■ Directions for this task
Pictures stay out of the output. Return exactly the lines below from the one with "Vidējās apsaimniekošanas un" down to the one with "Сельскохозяйственного назначения", both included, and nothing more.
*** Opening Task inputs ***
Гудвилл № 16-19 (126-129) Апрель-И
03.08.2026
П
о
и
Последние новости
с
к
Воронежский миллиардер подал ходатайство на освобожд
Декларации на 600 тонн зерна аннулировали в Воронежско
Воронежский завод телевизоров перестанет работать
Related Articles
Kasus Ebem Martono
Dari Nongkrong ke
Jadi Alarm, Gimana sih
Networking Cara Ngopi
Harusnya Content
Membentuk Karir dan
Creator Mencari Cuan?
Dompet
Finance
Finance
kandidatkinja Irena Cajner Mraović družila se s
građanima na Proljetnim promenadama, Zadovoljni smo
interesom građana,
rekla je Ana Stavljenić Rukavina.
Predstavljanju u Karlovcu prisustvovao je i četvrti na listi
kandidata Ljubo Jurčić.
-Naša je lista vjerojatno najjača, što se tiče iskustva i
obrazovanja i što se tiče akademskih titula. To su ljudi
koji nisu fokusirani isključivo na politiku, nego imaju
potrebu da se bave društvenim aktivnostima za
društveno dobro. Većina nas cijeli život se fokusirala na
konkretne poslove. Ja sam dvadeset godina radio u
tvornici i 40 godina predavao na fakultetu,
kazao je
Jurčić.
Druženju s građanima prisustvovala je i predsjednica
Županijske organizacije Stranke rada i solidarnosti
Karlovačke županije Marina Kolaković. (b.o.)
*** Closing Task inputs ***
*** Opening Task inputs ***
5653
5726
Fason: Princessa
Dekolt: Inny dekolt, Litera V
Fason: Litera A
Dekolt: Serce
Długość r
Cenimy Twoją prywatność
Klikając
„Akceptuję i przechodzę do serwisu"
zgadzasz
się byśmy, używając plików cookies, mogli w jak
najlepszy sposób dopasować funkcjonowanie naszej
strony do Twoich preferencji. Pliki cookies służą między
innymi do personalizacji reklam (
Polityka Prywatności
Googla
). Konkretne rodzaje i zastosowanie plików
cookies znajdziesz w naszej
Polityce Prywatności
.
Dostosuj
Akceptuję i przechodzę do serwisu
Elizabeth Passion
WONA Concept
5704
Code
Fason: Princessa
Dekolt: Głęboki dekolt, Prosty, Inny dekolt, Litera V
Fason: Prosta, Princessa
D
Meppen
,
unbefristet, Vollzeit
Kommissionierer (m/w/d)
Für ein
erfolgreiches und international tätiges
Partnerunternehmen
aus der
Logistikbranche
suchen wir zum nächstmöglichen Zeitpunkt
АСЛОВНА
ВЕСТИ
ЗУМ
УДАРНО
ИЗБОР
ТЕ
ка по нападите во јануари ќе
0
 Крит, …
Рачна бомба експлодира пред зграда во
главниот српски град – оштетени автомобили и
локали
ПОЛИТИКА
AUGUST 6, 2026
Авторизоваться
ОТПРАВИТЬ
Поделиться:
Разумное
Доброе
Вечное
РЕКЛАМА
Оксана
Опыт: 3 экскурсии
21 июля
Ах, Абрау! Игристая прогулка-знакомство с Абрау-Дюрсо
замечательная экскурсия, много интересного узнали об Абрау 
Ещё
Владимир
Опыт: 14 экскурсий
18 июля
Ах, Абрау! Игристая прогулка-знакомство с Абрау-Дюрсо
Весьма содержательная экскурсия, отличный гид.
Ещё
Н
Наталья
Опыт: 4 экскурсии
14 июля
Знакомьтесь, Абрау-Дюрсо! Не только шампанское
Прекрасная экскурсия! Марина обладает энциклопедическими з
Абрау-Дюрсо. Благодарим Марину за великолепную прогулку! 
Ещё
*** Closing Task inputs ***
*** Opening Task inputs ***
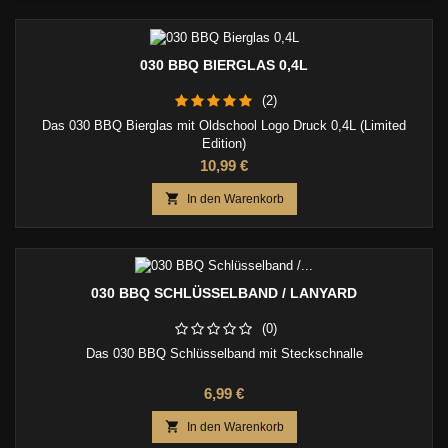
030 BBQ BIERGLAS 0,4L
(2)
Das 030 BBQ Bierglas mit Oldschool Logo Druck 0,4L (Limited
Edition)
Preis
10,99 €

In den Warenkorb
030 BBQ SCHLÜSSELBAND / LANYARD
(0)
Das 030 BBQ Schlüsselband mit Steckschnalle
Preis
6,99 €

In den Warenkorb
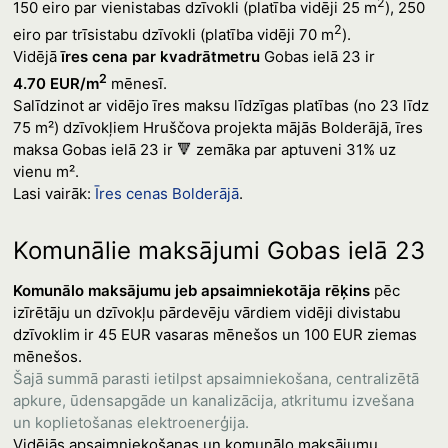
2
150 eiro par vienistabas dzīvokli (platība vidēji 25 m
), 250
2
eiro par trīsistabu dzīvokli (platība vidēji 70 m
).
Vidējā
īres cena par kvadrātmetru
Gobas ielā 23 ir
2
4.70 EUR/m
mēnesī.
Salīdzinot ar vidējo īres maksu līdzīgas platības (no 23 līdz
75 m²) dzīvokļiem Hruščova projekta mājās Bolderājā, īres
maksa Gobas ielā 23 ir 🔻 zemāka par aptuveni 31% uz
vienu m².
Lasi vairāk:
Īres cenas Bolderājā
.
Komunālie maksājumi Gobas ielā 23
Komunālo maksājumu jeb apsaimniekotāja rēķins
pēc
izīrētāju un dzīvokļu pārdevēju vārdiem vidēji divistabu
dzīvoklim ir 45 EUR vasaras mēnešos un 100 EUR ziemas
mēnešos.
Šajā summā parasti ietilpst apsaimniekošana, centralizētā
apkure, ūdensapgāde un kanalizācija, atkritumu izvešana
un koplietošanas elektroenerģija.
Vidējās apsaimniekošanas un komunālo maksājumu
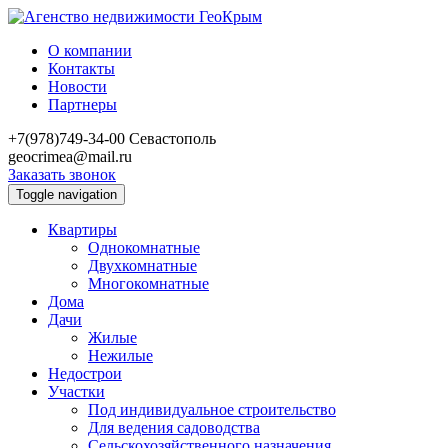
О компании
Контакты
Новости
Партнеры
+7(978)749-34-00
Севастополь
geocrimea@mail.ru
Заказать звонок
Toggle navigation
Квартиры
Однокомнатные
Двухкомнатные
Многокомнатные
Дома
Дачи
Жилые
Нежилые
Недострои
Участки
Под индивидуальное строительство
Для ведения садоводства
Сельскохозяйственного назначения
*** Closing Task inputs ***
■ Answer for this exercise
Vidējās apsaimniekošanas un komunālo maksājumu
О компании
Контакты
Новости
Партнеры
+7(978)749-34-00
Севастополь
geocrimea@mail.ru
Заказать звонок
Toggle navigation
Квартиры
Однокомнатные
Двухкомнатные
Многокомнатные
Дома
Дачи
Жилые
Нежилые
Недострои
Участки
Под индивидуальное строительство
Для ведения садоводства
Сельскохозяйственного назначения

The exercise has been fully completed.